On this road, there are a few types of shops. You have the usual chain stores: Asda, Greggs, McDonald's, KFC, the usual banks, etc. And then you have the independent shops, many of which are fantastic, and 99% of them owned and run by immigrants. There is a Reggae record stall right near the station, African shops that sell indigenous food (Snail on a stick, anyone?), a shop that sells some great Turkish pizza, and some great restaurants, including an Italian, Thai, Chinese, Vietnamese, Caribbean, Turkish and African restaurant. On this road, I have had some of the greatest ever Caribbean Chicken ever, (super fiery hot with amazing quality chicken and soaked in tangy sauce, served with Caribbean rice) which was at a Caribbean takeaway which was briefly based next door to The Elbow Room, and I have been able to track down some great Cypriot food from some of the Eastern European speciality shops that operate there. You only have to take a stroll down the road to see exactly how multicultural Tottenham is, and how much the richer it is for it. More details are in this BBC piece on the area, and its diversity. http://www.bbc.co.uk/worldservice/specials/1044_ourstreet/index.shtml (Ironically enough, though, my love for many of the shops was thrown into a bit of a quandary one day, by the BBC themselves, as I have explained in an after note....)
However, there are two shops that dominate the road. The worst offender being betting shops. Even the local MP, David Lammy, has been on his soapbox about it. Quite rightly too. There are too many of them. "How many is too many?" you might say?" 4? Is 5 too many? "People like to bet don't they, what's wrong with betting shops?" Well, there are 38 of them in Tottenham. Within a 6 mins walk, you can pass about 6 or 7 of them. And if I am being honest, I have seen a deterioration of the area since they opened. Local pub? Good place for a betting shop!! Local family business? Ladbrokes will love that site!! I think this is the one factor that is holding the area back the most. I have personally spoken to about 6 bands who have come to Tottenham Hale to use the studios, really liked it, and then decided to check out rental property in Bruce Grove, as it seemed close to the studios, and they were surprised by the quick transport links to the area. Sadly, all of them, with no exceptions, said that the betting shops were an eyesore. And you know what? They are! How many were interested in renting in the area? 6. How many ended up renting? 0. All of them had jobs, were nice people, and would redoubtably have spent money in the local area. Such a shame.

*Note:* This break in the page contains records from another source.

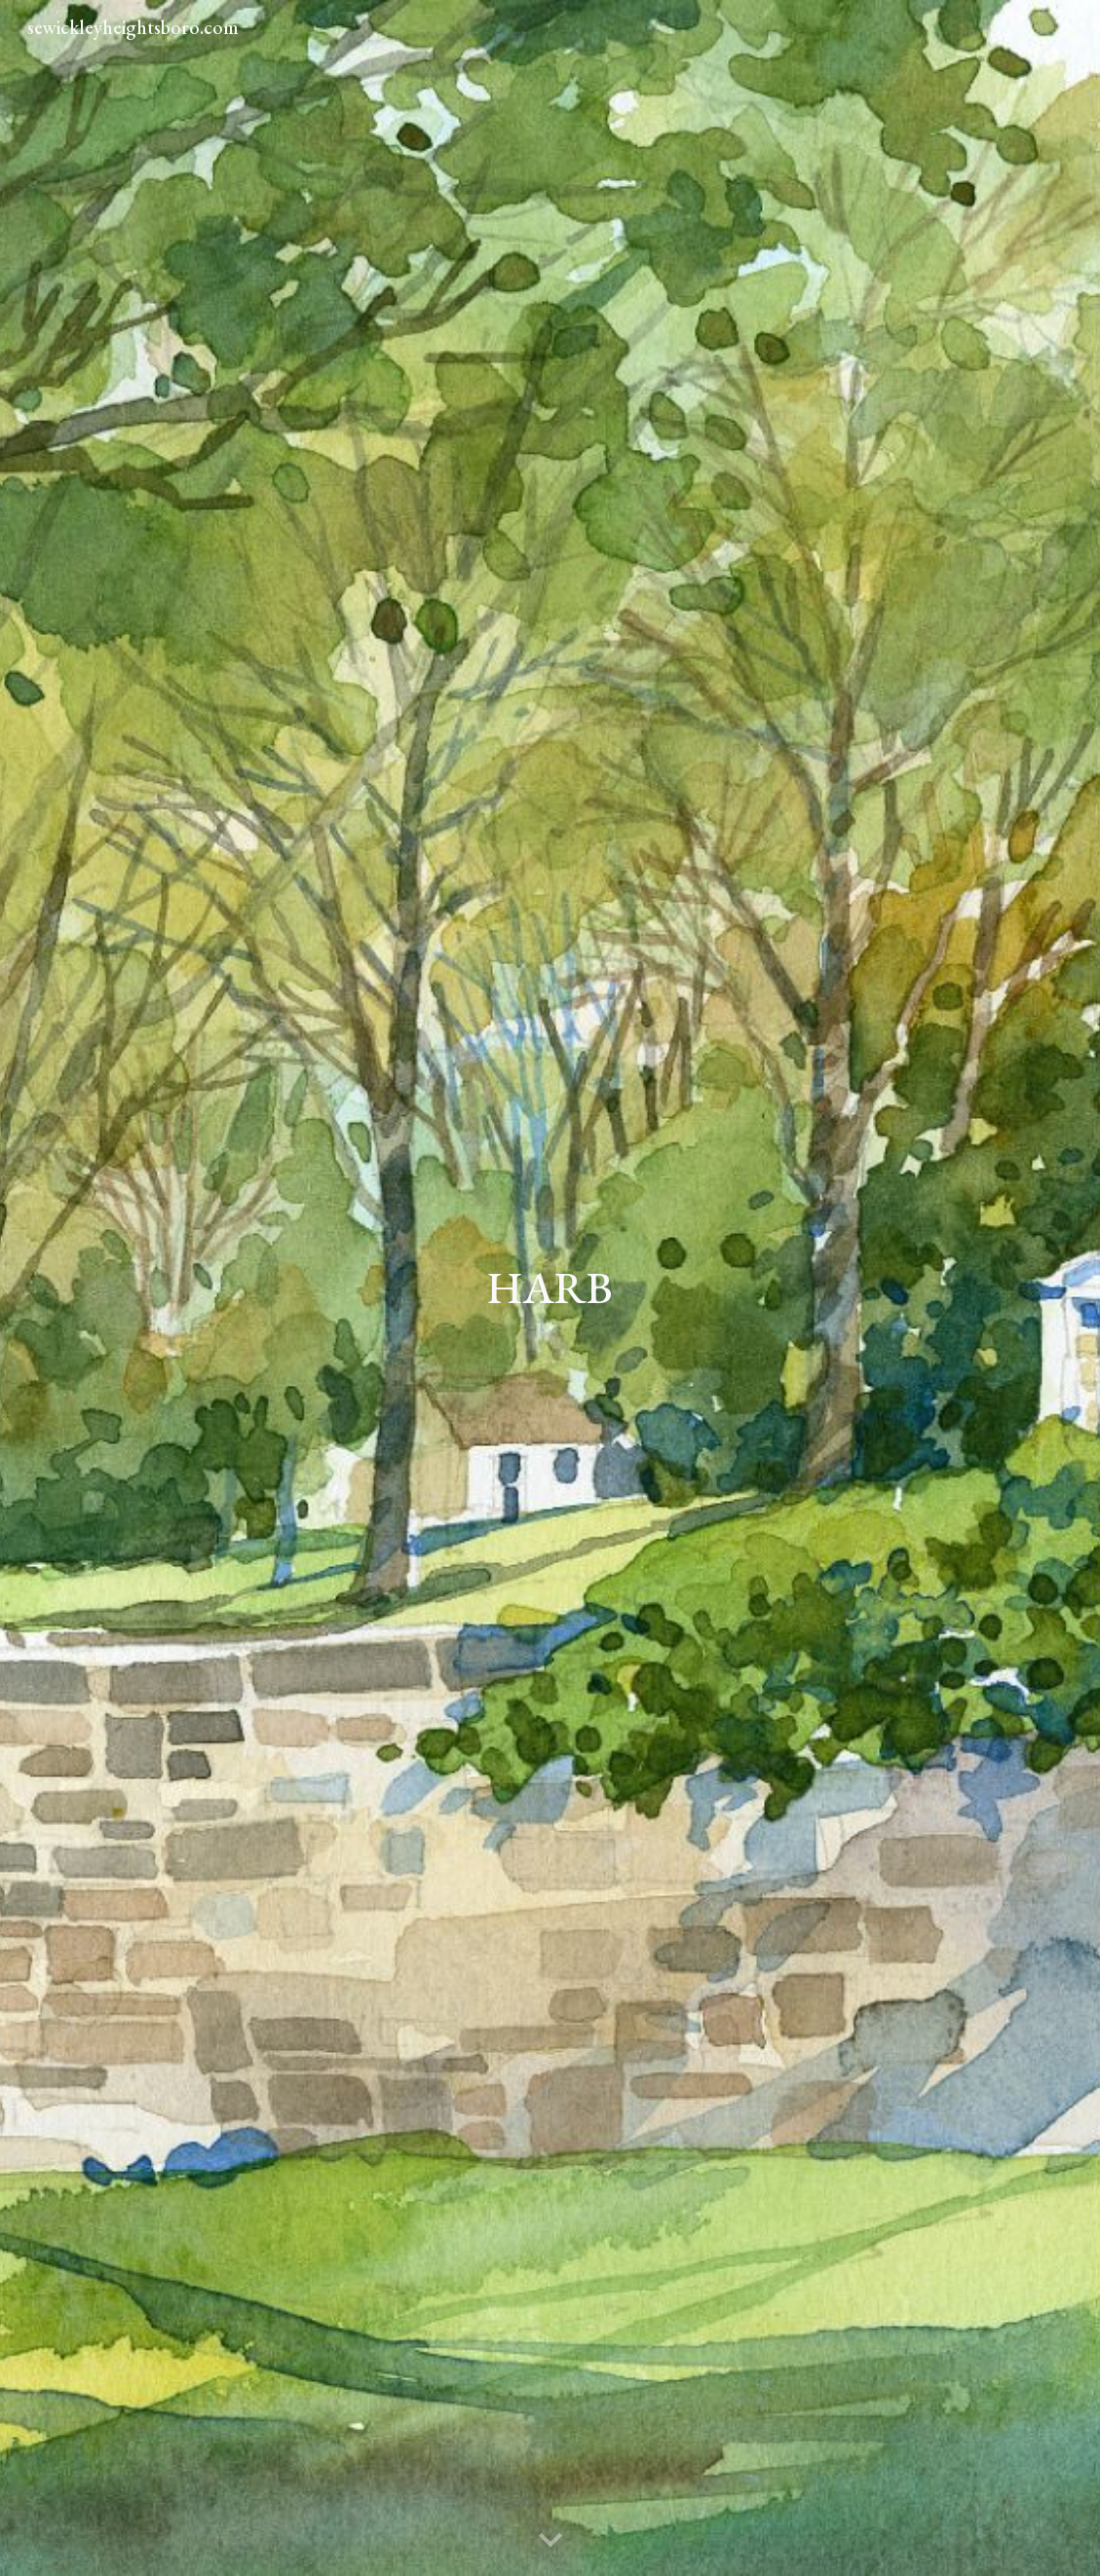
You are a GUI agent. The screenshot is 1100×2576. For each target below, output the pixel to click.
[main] (550, 1288)
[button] (550, 2541)
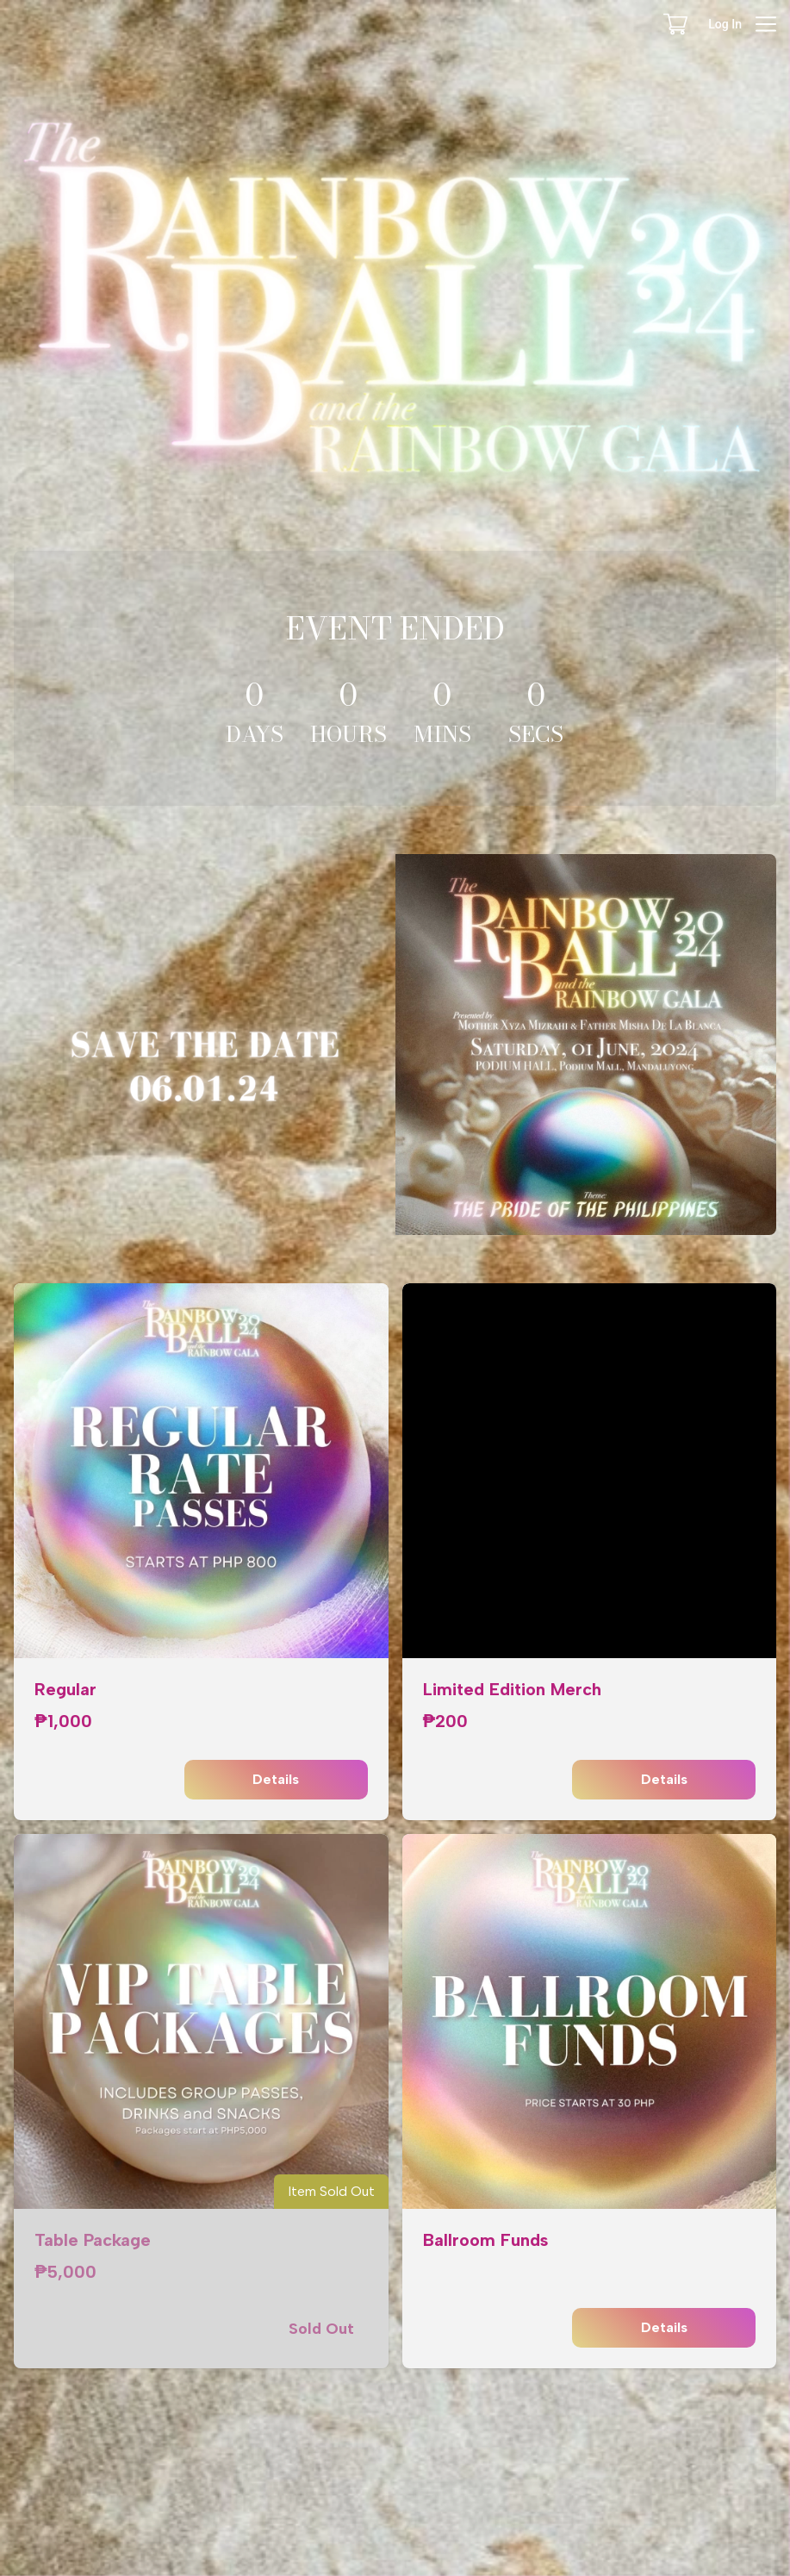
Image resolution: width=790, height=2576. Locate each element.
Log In (725, 24)
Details (275, 1780)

The other shop that is plentiful in the area are hairdressers, and barbers. Tottenham, in general seems to be full of them. 30 or so, at least. I think that they are really great, and add to the area a lot. (Which I guess is ironic for a man who hasn't been to one in nearly 15 years). Now, when looking at the effect that any shop can have on an area, you can look at it from one of two different points of view. The first one being from a cultural and community point of view, i.e. a non economic point of view, which is just counting the value that they add to the area, apart from a value that can be measured in pound-sterling. For example, an Art gallery, as well as giving people a chance to spend money in an area, and employing people in it, are nice for an area. They give you something to look at while passing, and can bring a bit of vibrancy to an area. I believe that the betting shops detract from the culture and community of the area, and take both money and the soul out of the community. However, the barber shops, I think do the exact opposite. Walk past, and, especially on a Friday and Saturday night, they seem to be crammed, almost like they are a social club! I guess that, in a way, they are. After all, if you don't drink, and don't want to be in a drinking atmosphere, as many of the social clubs seem to have shut down, there are not too many places where people can gather for social reasons.